Agentic Engineering at Kilo Speed: One Engineer Replatforms a VS Code Extension in a Month

Inside Kilo Speed: How One Engineer is Replatforming a VS Code Extension in a Month

TLDR: A senior engineer at Kilo Code is single-handedly migrating their VS Code extension to a new CLI-based architecture in roughly a month, a project that would traditionally take a team six months to a year. He does it by running multiple AI agents in parallel using a tiered interaction model, from fire-and-forget tasks to deep pair programming sessions.

Let me paint you a picture. It is a Wednesday morning somewhere in the Netherlands. Mark IJbema sits down, opens a pull request he did not write. An AI cloud agent wrote it overnight. Before he went to bed, he told the agent to find the most critical components in a new VS Code extension that were missing screenshot tests, add them, and open a PR. That is how his day starts -- reviewing code that was produced while he slept.

This is not some hypothetical future-of-work think piece. This is how a real engineer at Kilo Code is operating right now, and the implications are worth unpacking carefully.
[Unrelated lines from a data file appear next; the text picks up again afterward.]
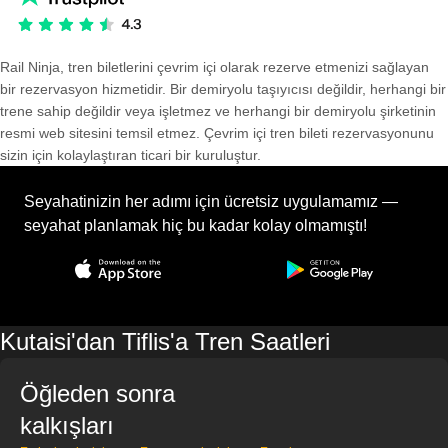
Rail Ninja, tren biletlerini çevrim içi olarak rezerve etmenizi sağlayan
bir rezervasyon hizmetidir. Bir demiryolu taşıyıcısı değildir, herhangi bir
trene sahip değildir veya işletmez ve herhangi bir demiryolu şirketinin
resmi web sitesini temsil etmez. Çevrim içi tren bileti rezervasyonunu
sizin için kolaylaştıran ticari bir kuruluştur.
Seyahatinizin her adımı için ücretsiz uygulamamız —
seyahat planlamak hiç bu kadar kolay olmamıştı!
Kutaisi'dan Tiflis'a Tren Saatleri
Öğleden sonra
kalkışları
The project itself is a classic replatforming effort. Kilo Code has a VS Code extension that needs to be migrated from its original codebase to a new CLI built on the OpenCode server. If you have ever been through a replatforming, you know the drill. Nothing changes from the user's perspective, but everything changes underneath. The features stay the same, the behavior stays the same, but the backend, frontend code, and processing pipeline are completely different. In a traditional engineering context, you would hand this to a team and pencil in six months to a year.
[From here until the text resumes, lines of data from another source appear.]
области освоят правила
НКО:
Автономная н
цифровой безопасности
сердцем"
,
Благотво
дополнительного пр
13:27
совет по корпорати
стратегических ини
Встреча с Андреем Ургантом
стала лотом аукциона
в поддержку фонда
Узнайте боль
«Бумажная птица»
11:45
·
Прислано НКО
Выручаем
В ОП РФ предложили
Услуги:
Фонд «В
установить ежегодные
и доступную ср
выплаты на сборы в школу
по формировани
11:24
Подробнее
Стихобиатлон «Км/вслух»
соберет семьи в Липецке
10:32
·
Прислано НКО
Mark is about a month in, and almost done. Working solo.

Here is where it gets interesting. The reason agents are well-suited to this kind of work is that replatforming is fundamentally a mapping problem. You have a feature that works a certain way in codebase A, and you need it to work the same way in codebase B. Mark's process is disciplined: he copies the relevant files from the old codebase, has the agent describe a specific feature in extensive detail, then feeds that description into the new codebase context and says "implement this, and ask me if anything is unclear." When there are no more questions, the agent goes for it. His best example is replatforming Kilo's autocomplete suite, which was originally transplanted from the open-source project Continue. That integration originally took two months. Mark replatformed the entire thing in approximately four hours, most of which was the agent running while he worked on something else.
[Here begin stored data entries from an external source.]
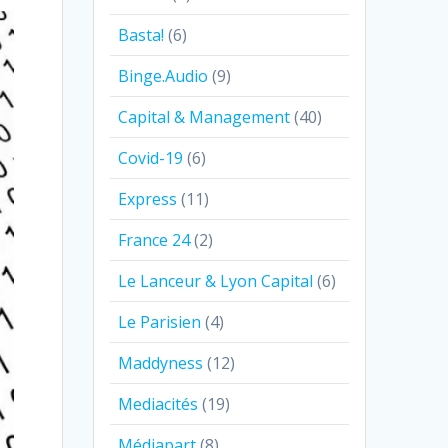
Basta!
(6)
Binge.Audio
(9)
Capital & Management
(40)
Covid-19
(6)
Express
(11)
France 24
(2)
Le Lanceur & Lyon Capital
(6)
Le Parisien
(4)
Maddyness
(12)
Mediacités
(19)
Médiapart
(8)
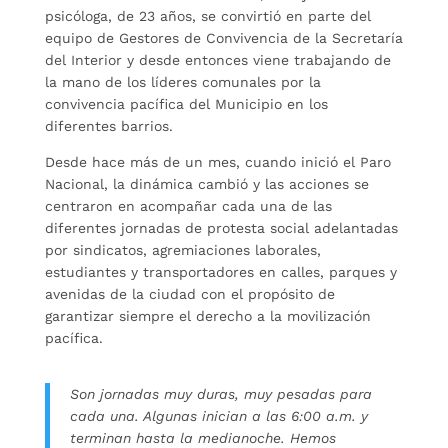
psicóloga, de 23 años, se convirtió en parte del
equipo de Gestores de Convivencia de la Secretaría
del Interior y desde entonces viene trabajando de
la mano de los líderes comunales por la
convivencia pacífica del Municipio en los
diferentes barrios.
Desde hace más de un mes, cuando inició el Paro
Nacional, la dinámica cambió y las acciones se
centraron en acompañar cada una de las
diferentes jornadas de protesta social adelantadas
por sindicatos, agremiaciones laborales,
estudiantes y transportadores en calles, parques y
avenidas de la ciudad con el propósito de
garantizar siempre el derecho a la movilización
pacífica.
Son jornadas muy duras, muy pesadas para
cada una. Algunas inician a las 6:00 a.m. y
terminan hasta la medianoche. Hemos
Now, what I find genuinely worth paying attention to here is the tiered approach to agent interaction. Mark breaks his work into three tiers based on how much attention a task needs. Tier one is fire and forget -- straightforward tasks where he sets the job running and reviews the result on GitHub later. He noticed a directory was accidentally being committed to a PR, told the agent to remove it, add it to gitignore, and create a new PR. One prompt, no attention required. He describes it as something he would have given to an intern a year ago. Tier two is check in occasionally -- more complex background tasks where he steers every half hour or so, like work he would assign to a junior engineer. Tier three is pair with the agent -- the hardest work where he is conversational rather than directive, iterating together rather than trying to one-shot it. Like pairing with a senior engineer. This is not a taxonomy someone invented in a blog post. This is a working mental model from someone who is shipping production code this way every day.

One thing the article surfaces that I think many teams are sleeping on is configuration work. You know, the fiddly kind with a lot of sequential steps, often waiting two minutes between each one. Setting up an S3 clone locally, for example. Mark finds agents excel at this because they can just iterate until it works. The agent runs a command, reads the output, adjusts, tries again. It does not get distracted, it does not check its phone, it does not wander off to Slack. What makes this work is any feedback mechanism the agent can use to detect and correct its own errors -- a linter, a compiler, a test runner. If you have tight feedback loops in your development environment, you have an environment that agents can navigate.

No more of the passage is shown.